Key ruling in ECM insolvency case: developer allowed to reorganize

Astin Capital, which represents the largest group of creditors of real estate firm ECM, given 120 days to draft restructure plan 

Companies|Real Estate
Kateřina Menzelová | 16.03.2012
ECM’s City Epoque Residence project for Prague 4 received planning permission despite UNESCO’s opinion that the towers would be too close to Prague's historic center. The project was later blocked by a court ruling stating the firm would have to build more supporting infrastructure. The project will likely be sold to the highest bidder.

Following almost a year of speculation as to whether the developer ECM would be declared bankrupt, or given a chance to restructure, the Prague Municipal Court has decided on the latter. Astin Capital, which represents a group of holders of ECM’s Eurobonds with a face value of over Kč 3 billion, has been given 120 days to present a restructuring plan. If it fails, individual creditors, including ECM itself, will be given a chance.

Insolvency proceedings were launched against ECM on April 11, 2011, on the initiative of the bank Česká Spořitelná, and on July 20 the developer’s creditors voted to send the company into administration. Among those in favor of the radical move were the PPF group and the insolvency administrator Ivo Hala. 

 

ECM was founded in 1991 by Milan Janků and in the Czech Republic is perhaps best known for several tower blocks which dot the Prague skyline. A decisive factor in the vote to send ECM into administration last summer was that Hala did not recognize the voting rights of the largest group of creditors — the holders of the eurobonds represented by Astin Capital — precisely those who favored restructuring over bankruptcy proceedings. ECM’s creditors last July declared a total of Kč 9.44 billion in receivables from the real estate developer to the Prague Municipal Court.

End of uncertainty

The Prague Municipal Court cancelled the administration proceedings last October on the grounds of procedural irregularities, and thus the creditors convened again on Nov. 22. They failed, however, to reach a consensus on whether to initiate bankruptcy proceedings or allow a go at restructuring, so the decision was left to the court. ‘It’s a key ruling, and I’m convinced reorganization is the right and very best solution.’

The decision by the court announced on Thursday to allow ECM to restructure ended almost a year of uncertainty: “It’s a key ruling, and I’m convinced that reorganization is the right and very best solution,” ECM’s founder and majority shareholder Milan Janků told Czech Position.

Janků says he is convinced the protracted uncertainty over the firm’s future will not affect revenues for the creditors or influence the future fate of the company. “It’s true that as from July last year when the company was sent into administration until last October when the decision was overturned by the court, the continuity of management was disrupted,” he said. But as of October ECM’s statuary organ has led the company instead of the insolvency administrator, “and the restructuring process resumed,” Janků added.

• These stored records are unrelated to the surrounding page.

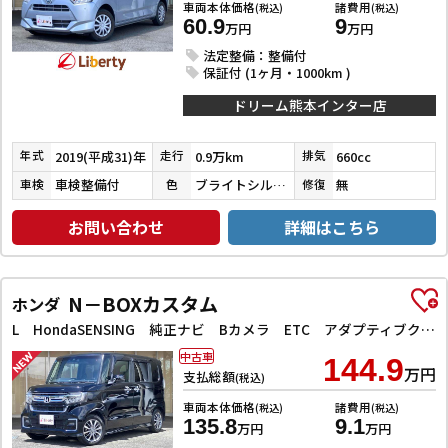
車両本体価格
諸費用
(税込)
(税込)
60.9
9
万円
万円
法定整備：整備付
保証付 (1ヶ月・1000km )
ドリーム熊本インター店
2019(平成31)年
0.9万km
660cc
年式
走行
排気
車検整備付
ブライトシルバーメタリック
無
車検
色
修復
お問い合わせ
詳細はこちら
N－BOXカスタム
ホンダ
L HondaSENSING 純正ナビ Bカメラ ETC アダプティブクルーズコントロール 左パワースライドドア 前席シートヒーター LEDヘッドライト フォグライト スマートキー プッシュスタート
中古車
144.9
万円
支払総額
(税込)
車両本体価格
諸費用
(税込)
(税込)
135.8
9.1
万円
万円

The ECM founder presented his restructuring plan prior to the meeting of creditors last November, according to which “a trustworthy and independent professional” would be appointed CEO, and recommended conducting a detailed analysis of the firm’s assets and projects and only thereafter a tender organized to find buyers.

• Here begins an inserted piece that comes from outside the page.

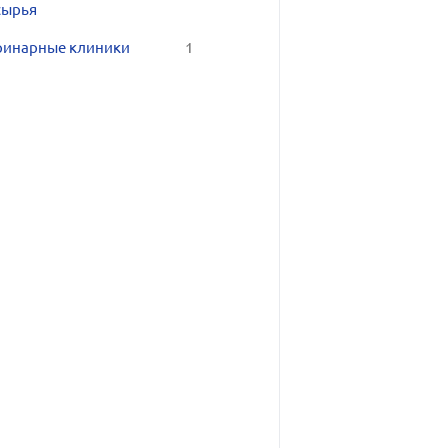
сырья
ринарные клиники
1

Strategy under preparation

According to Janků’s proposal put forward last autumn, following proper restructuring the firm’s creditors could get around €54.5 million (about Kč 1.3 billion) from the sale of property, whereas if the firm was declared bankrupt, they would only collect around €39.3 million. ‘Of course this doesn’t mean we won’t support a reasonable plan put forward by the creditors.’

Janků declined to say whether his plan dating from the time is still valid. “At the meeting of creditors last November the participants resolved that ECM will not have priority rights to present a reorganization plan. That option was given to Astin Capital,” Janků said. Nevertheless, ECM’s founder and his management team are preparing their own strategy. “Of course this doesn’t mean we won’t support a reasonable plan put forward by the creditors,” he added.

From boom to brink

Five years ago, all was still rosy as investors rushed to buy shares when part of the company was floated on the Prague Stock Exchange (BCPP) as ECM Real Estate Investment (ECM REI) in 2006. Janků was said to have pocketed a tidy fortune from the successful floatation.

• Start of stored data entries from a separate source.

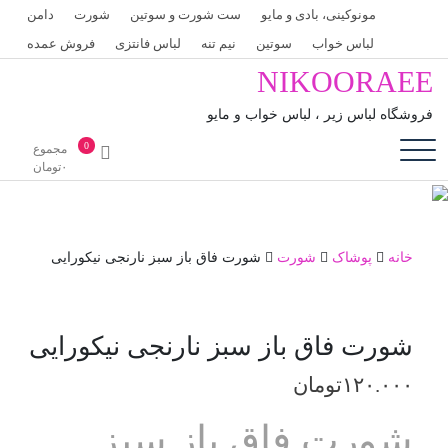
رش
مونوکینی، بادی و مایو
ست شورت و سوتین
شورت
دامن
ه
لباس خواب
سوتین
نیم تنه
لباس فانتزی
فروش عمده
حتوا
NIKOORAEE
فروشگاه لباس زیر ، لباس خواب و مایو
0
مجموع
۰
تومان
خانه
پوشاک
شورت
شورت فاق باز سبز نارنجی نیکورایی
شورت فاق باز سبز نارنجی نیکورایی
۱۲۰.۰۰۰
تومان
شورت فاق باز سبز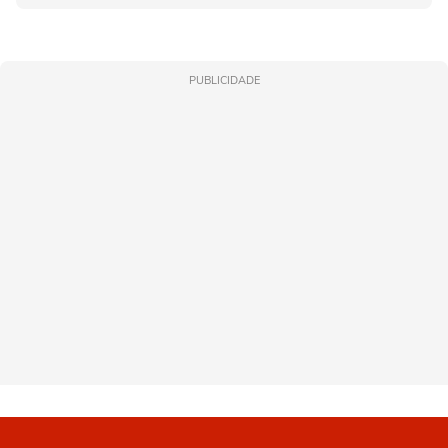
PUBLICIDADE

A harsh dose of reality for the firm came with the real estate crash and credit squeeze of 2008. The following year, it appeared a lifeline had been thrown to the developer when the PPF investment group and ECM Group, which still held an 84 percent shareholding in ECM REI, announced the creation of a joint venture.

The great expectations for the real estate joint venture never came to fruition, however, and the ambitious early plans shelved. Holding 75 percent of the joint venture, PPF announced at the end of 2010 that it was pulling out of joint projects and would go it alone on the real estate market under the PPF Real Estate Brand. PPF then turned out to be the main force seeking ECM’s bankruptcy.

A number of observers of the Czech real estate sector concluded that PPF’s aim was to see to it that ECM was declared bankrupt in order to be able to snap up its assets at knock-down prices.

Apart from the Czech Republic, ECM still has assets in Poland, Russia and China.